大国、エンドールの城下町。
世界各国から人の集まるこの街で、情報収集と日頃の疲れを取るための休養を兼ね、私達は数日前からこの街に滞在している。


重ねた嘘

束の間の休息の時間を、皆が思い思いに過ごす夕暮れ時。
宿の部屋に戻り少し経った頃、私は街に買出しに行くことにした。
普段なら大抵「一緒に行く」と言い出すユーリルさんに声をかけてみたが
この日の返事は珍しく「行かない」だった。

「…ごめん、今日ちょっと疲れたんだ。
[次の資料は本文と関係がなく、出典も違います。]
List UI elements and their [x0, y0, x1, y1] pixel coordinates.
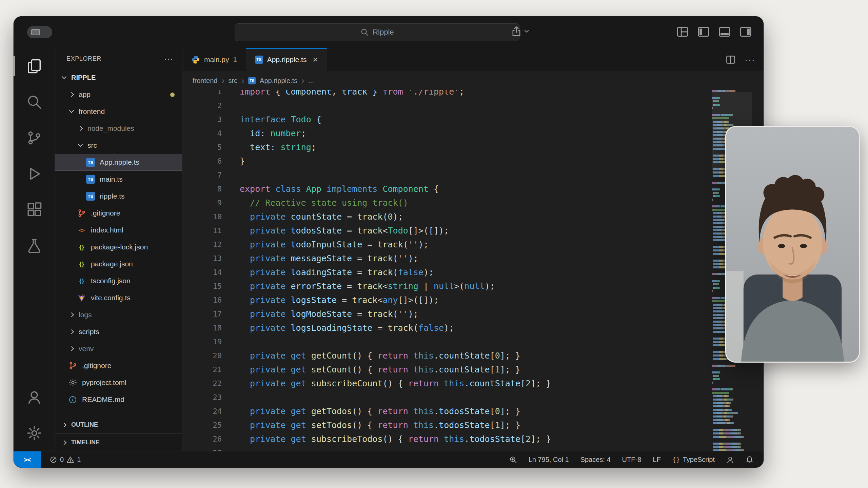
line-number: 8	[182, 185, 222, 193]
tree-item-pyproject-toml[interactable]: pyproject.toml	[55, 374, 182, 391]
code-line: 4 id: number;	[182, 126, 764, 140]
tree-item-label: package-lock.json	[91, 243, 148, 251]
code-line: 1import { Component, track } from './rip…	[182, 90, 764, 99]
code-line: 22 private get subscribeCount() { return…	[182, 377, 764, 390]
line-number: 24	[182, 407, 222, 415]
editor-group: main.py 1 TS App.ripple.ts × ··· fronten…	[182, 48, 764, 451]
code-line: 2	[182, 99, 764, 113]
tree-root-ripple[interactable]: RIPPLE	[55, 69, 182, 86]
tree-item-label: index.html	[91, 226, 123, 234]
code-line: 23	[182, 390, 764, 404]
line-number: 10	[182, 212, 222, 221]
chevron-right-icon	[69, 329, 74, 334]
activity-source-control[interactable]	[14, 120, 55, 156]
activity-account[interactable]	[14, 379, 55, 415]
language-mode[interactable]: {} TypeScript	[672, 456, 715, 464]
tree-item-main-ts[interactable]: TSmain.ts	[55, 171, 182, 188]
customize-layout-button[interactable]	[676, 25, 689, 38]
cursor-position[interactable]: Ln 795, Col 1	[529, 456, 569, 464]
bell-icon	[746, 456, 753, 464]
modified-dot-badge	[170, 93, 175, 97]
tree-item--gitignore[interactable]: .gitignore	[55, 205, 182, 222]
tree-item-label: main.ts	[100, 175, 123, 183]
tree-item-frontend[interactable]: frontend	[55, 103, 182, 120]
line-number: 15	[182, 282, 222, 290]
problems-indicator[interactable]: 0 1	[50, 456, 81, 464]
feedback-account[interactable]	[726, 456, 734, 464]
tree-item-node-modules[interactable]: node_modules	[55, 120, 182, 137]
python-icon	[191, 55, 200, 64]
tree-item-label: src	[87, 141, 97, 149]
typescript-file-icon: TS	[86, 192, 95, 201]
eol-sequence[interactable]: LF	[653, 456, 660, 464]
breadcrumb-item-file[interactable]: App.ripple.ts	[260, 77, 297, 85]
tree-item-package-lock-json[interactable]: {}package-lock.json	[55, 239, 182, 256]
toggle-panel-button[interactable]	[718, 25, 731, 38]
code-line: 24 private get getTodos() { return this.…	[182, 404, 764, 418]
titlebar-pill-toggle[interactable]	[27, 26, 52, 38]
tree-item-label: tsconfig.json	[91, 277, 131, 285]
tree-item-readme-md[interactable]: iREADME.md	[55, 391, 182, 408]
tree-item-ripple-ts[interactable]: TSripple.ts	[55, 188, 182, 205]
line-number: 3	[182, 115, 222, 124]
notifications[interactable]	[746, 456, 753, 464]
encoding[interactable]: UTF-8	[622, 456, 642, 464]
account-icon	[726, 456, 734, 464]
activity-testing[interactable]	[14, 228, 55, 264]
breadcrumb-item-symbol[interactable]: ...	[308, 77, 314, 85]
breadcrumb-item-src[interactable]: src	[228, 77, 237, 85]
split-editor-icon[interactable]	[726, 55, 736, 65]
tab-app-ripple-ts[interactable]: TS App.ripple.ts ×	[246, 48, 327, 71]
line-number: 26	[182, 435, 222, 443]
remote-indicator[interactable]: ><	[14, 451, 41, 468]
tree-item-scripts[interactable]: scripts	[55, 323, 182, 340]
toggle-primary-sidebar-button[interactable]	[697, 25, 710, 38]
activity-extensions[interactable]	[14, 192, 55, 228]
activity-explorer[interactable]	[14, 48, 55, 84]
activity-settings[interactable]	[14, 415, 55, 451]
tree-item-logs[interactable]: logs	[55, 306, 182, 323]
indentation[interactable]: Spaces: 4	[580, 456, 611, 464]
chevron-right-icon: ›	[301, 76, 304, 85]
outline-section[interactable]: OUTLINE	[55, 416, 182, 433]
explorer-more-actions[interactable]: ···	[164, 54, 173, 63]
tsconfig-file-icon: {}	[77, 277, 86, 285]
line-number: 4	[182, 129, 222, 138]
tab-problem-badge: 1	[233, 56, 237, 64]
close-icon[interactable]: ×	[313, 55, 318, 64]
code-line: 3interface Todo {	[182, 113, 764, 126]
activity-run-debug[interactable]	[14, 156, 55, 192]
code-editor[interactable]: 1import { Component, track } from './rip…	[182, 90, 764, 451]
share-button[interactable]	[511, 26, 529, 37]
tree-item--gitignore[interactable]: .gitignore	[55, 357, 182, 374]
tree-item-index-html[interactable]: <>index.html	[55, 222, 182, 239]
chevron-right-icon	[69, 312, 74, 317]
code-line: 20 private get getCount() { return this.…	[182, 349, 764, 363]
line-number: 19	[182, 338, 222, 346]
toggle-secondary-sidebar-button[interactable]	[739, 25, 752, 38]
line-number: 11	[182, 226, 222, 235]
code-line: 27	[182, 446, 764, 451]
line-number: 7	[182, 171, 222, 179]
tree-item-label: logs	[79, 311, 92, 319]
tab-bar: main.py 1 TS App.ripple.ts × ···	[182, 48, 764, 71]
tree-item-venv[interactable]: venv	[55, 340, 182, 357]
gear-icon	[26, 425, 42, 441]
panel-left-icon	[697, 25, 710, 38]
editor-more-actions[interactable]: ···	[745, 55, 755, 65]
tree-item-app[interactable]: app	[55, 86, 182, 103]
tab-main-py[interactable]: main.py 1	[182, 48, 246, 71]
panel-right-icon	[739, 25, 752, 38]
tree-item-vite-config-ts[interactable]: vite.config.ts	[55, 289, 182, 306]
tree-item-package-json[interactable]: {}package.json	[55, 256, 182, 272]
tree-item-tsconfig-json[interactable]: {}tsconfig.json	[55, 272, 182, 289]
timeline-section[interactable]: TIMELINE	[55, 433, 182, 451]
extensions-icon	[26, 202, 42, 218]
activity-search[interactable]	[14, 84, 55, 120]
tree-item-app-ripple-ts[interactable]: TSApp.ripple.ts	[55, 154, 182, 171]
breadcrumb-item-frontend[interactable]: frontend	[193, 77, 217, 85]
typescript-file-icon: TS	[86, 175, 95, 184]
tree-item-src[interactable]: src	[55, 137, 182, 154]
command-center-search[interactable]: Ripple	[235, 23, 519, 41]
zoom-indicator[interactable]	[509, 456, 517, 464]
夕飯まで寝てるから、行ってきて」

ベッドに寝転がったまま、彼はそう言って肩越しに手を振った。
眠そうな声が「行ってらっしゃい」と呟いた後、その手がぱたりと落ちる。
直後に寝息が聞こえてきた。…よっぽど疲れていたんだろう。
振り返ってベッドのほうまで歩いていき、彼に毛布をかける。
眠っている顔はいつもよりも幼さを増し、そのあどけなさに思わず笑いが漏れた。

「おやすみなさい。…行って来ますね」

頬に触れて、そっと撫でてみる。起きる気配がないのを確かめて、そこに唇を落とした。
それでも起きないユーリルさんを後にして、私は静かに部屋を出た。



不要になったものを売り、不足している薬草を買ってしまうと、何もすることがなくなってしまった。
時間が、普段よりもゆっくりと流れている気がする。

『次あそこ行ってみようよ、クリフト!』
『何かあそこで面白いもの売ってる』
『うわっ、あの食べ物見たことない!ちょっと行ってみようよ』

「…そうか…」
緩やかな時間の流れの理由に気付き、息を吐いた。
いつも無駄にあちこちを回りたがる人が、今日はいないんだ。
何だか自分の隣に妙な隙間があるような錯覚に陥る。すかすかする、と言えば適当だろうか。
まだ日も暮れ始めた頃なのに何もすることがないなんて、どれくらいぶりだろう。
手持ち無沙汰になってしまい、それならと宿に戻ろうとした時、背後から声をかけてくる人がいることに気付いた。

「…あの、すみません」

振り返ると、少女…とも言えるくらいの年齢の女性が一人、私を見上げるようにして立っていた。
ちょうどユーリルさんと同じくらいの年頃だろうか。ひょっとすると今、何度か声をかけられていたのかもしれない。
「…すみません。…私に何か?」
その少女は少し躊躇った後、思い切ったようにこう言った。
「神官さまですよね?勇者様ご一行の…」
思いがけなかった言葉に驚いたが、まだ何か言いたそうな表情を見て、私は頷いた。
「…ええ、そうです。私たちをご存知なんですか?」
彼女は頷き、そして少し躊躇った後にこう言った。
「…あの、いつも一緒の方……勇者様は、今日は?」
「あ、ああ、ええと……今日は何だか疲れていたようで。今は宿で休んでいるんです」
それだけ言うと、少女は少し残念そうに「そうですか」と呟く。
「いつも一緒の方」という言い方が引っかかった。…まるで毎日見ていたとでも言うような言い方だ。
しばらくもじもじとしていた少女は、何かを決意したかのように、俯いたまま何かを目の前に差し出した。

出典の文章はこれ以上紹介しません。